8. A negative decision may be appealed to the college committee, which may decide to change its vote. (A 3-3 tie counts as a negative decision, so at least four “yes” votes are required for a positive decision.) The case then goes to the Dean, whose decision is separate from that of the college committee and may be appealed, as well. From the Dean, the case moves to the campus p/t committee and then to the Provost: the decision of each may be appealed. Finally, the case goes to the Chancellor. Once the Chancellor has made a decision and heard all appeals, the results are considered final and are communicated to the Board of Curators for ratification.
DATE: 21 March 2002
TO: English Department Faculty
FROM: Martin Camargo, Chair
RE: Promotion and Tenure Timeline
Attached is a copy of the annotated timeline that was approved at Tuesday’s department meeting. This document is supplementary to the official departmental guidelines that are spelled out in the one-page document that is still in revision. It replaces a longer document entitled “Promotion and Tenure Guidelines for Assistant Professors.”
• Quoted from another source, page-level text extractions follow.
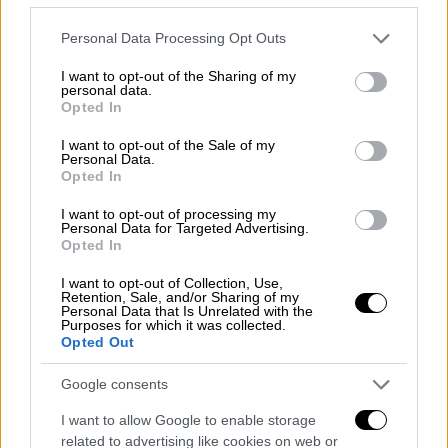
οτιδήποτε καυχιόταν, ότι έχει γνωστούς, ότι
έχει μέσον παντού, ότι έχει άκρες παντού. Η
Please note that this website/app uses one or more Google
Personal Data Processing Opt Outs
35χρονη
έχει ζητήσει βοήθεια από τη μητέρα
services and may gather and store information including but
του δράστη», τόνισε χαρακτηριστικά η
not limited to your visit or usage behaviour. You may click to
I want to opt-out of the Sharing of my
personal data.
grant or deny consent to Google and its third-party tags to
γειτόνισσα
.
Opted In
use your data for below specified purposes in below Google
consent section.
I want to opt-out of the Sale of my
Personal Data.
Opted In
I want to opt-out of processing my
Personal Data for Targeted Advertising.
Opted In
I want to opt-out of Collection, Use,
Retention, Sale, and/or Sharing of my
Personal Data that Is Unrelated with the
Purposes for which it was collected.
Opted Out
Google consents
Στη συνέχεια αναφέρθηκε στον μεγάλο γιο
της οικογένειας, που προς το παρόν
I want to allow Google to enable storage
related to advertising like cookies on web or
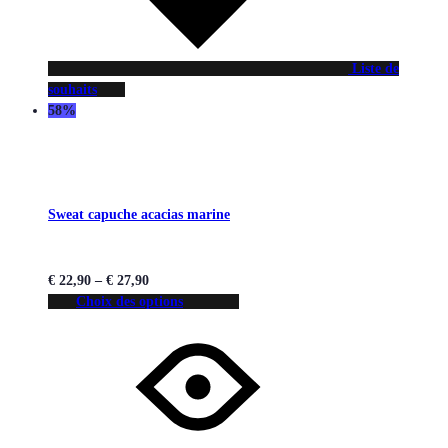
Liste de
souhaits
58%
Sweat capuche acacias marine
€
22,90
–
€
27,90
Choix des options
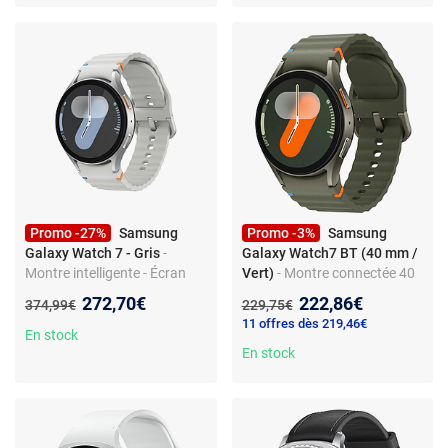
Promo -27%
Samsung
Promo -3%
Samsung
Galaxy Watch 7 - Gris
-
Galaxy Watch7 BT (40 mm /
Montre intelligente - Écran
Vert)
- Montre connectée 40
tactile - IP68 - Bluetooth &
mm - aluminium - étanche
Nouveau prix :
Nouveau prix :
272,70€
222,86€
Ancien prix :
Ancien prix :
374,99€
229,75€
Wi-Fi - Suivi santé - 1,47"
IP6X - GPS - RAM 2 Go -
11 offres dès 219,46€
écran tactile Super AMOLED
En stock
1.3" - 32 Go - NFC/Wi-
En stock
Fi/Bluetooth 5.3 - 300 mAh -
Android Wear 5.0 - bracelet
sport en silicone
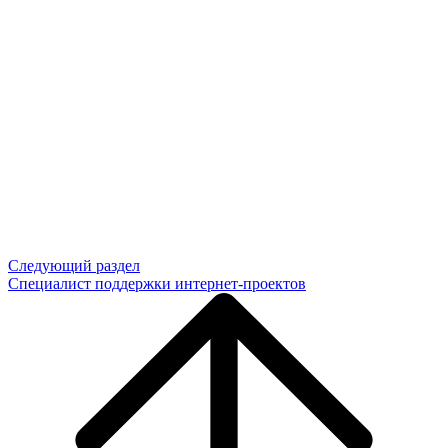
Следующий раздел
Специалист поддержки интернет-проектов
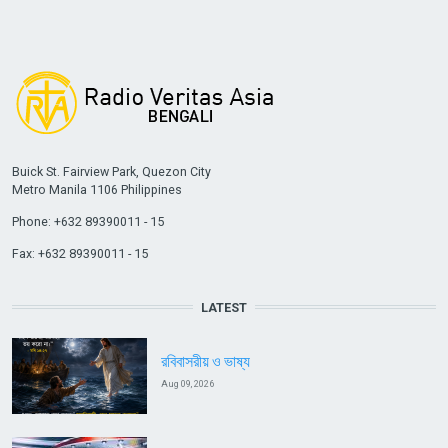
Buick St. Fairview Park, Quezon City
Metro Manila 1106 Philippines
Phone: +632 89390011 - 15
Fax: +632 89390011 - 15
LATEST
রবিবাসরীয় ও ভাষ্য
Aug 09, 2026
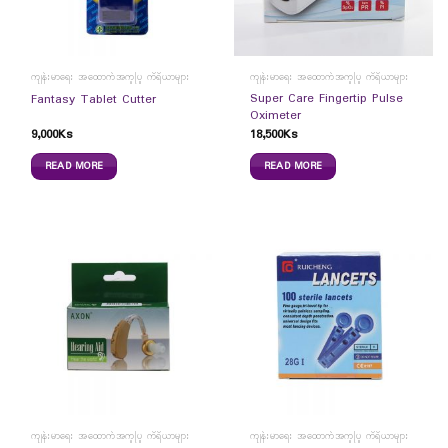
ကျန်းမာရေး အထောက်အကူပြု ကိရိယာများ
ကျန်းမာရေး အထောက်အကူပြု ကိရိယာများ
Super Care Fingertip Pulse
Fantasy Tablet Cutter
Oximeter
9,000
Ks
18,500
Ks
READ MORE
READ MORE
ကျန်းမာရေး အထောက်အကူပြု ကိရိယာများ
ကျန်းမာရေး အထောက်အကူပြု ကိရိယာများ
The purpose of the timeline is to show at a glance the major steps on the path toward promotion and tenure. The purpose of the accompanying notes is to describe some of those steps in greater detail. As much as possible, the document is descriptive rather than prescriptive. The prescriptive component of the mentoring process is the particular responsibility of each assistant professor’s mentoring committee. The members of those committees not only advise the assistant professors but also assist the Chair, the Salary Advisory Committee, and the Personnel Committee in preparing the annual evaluations of their performance.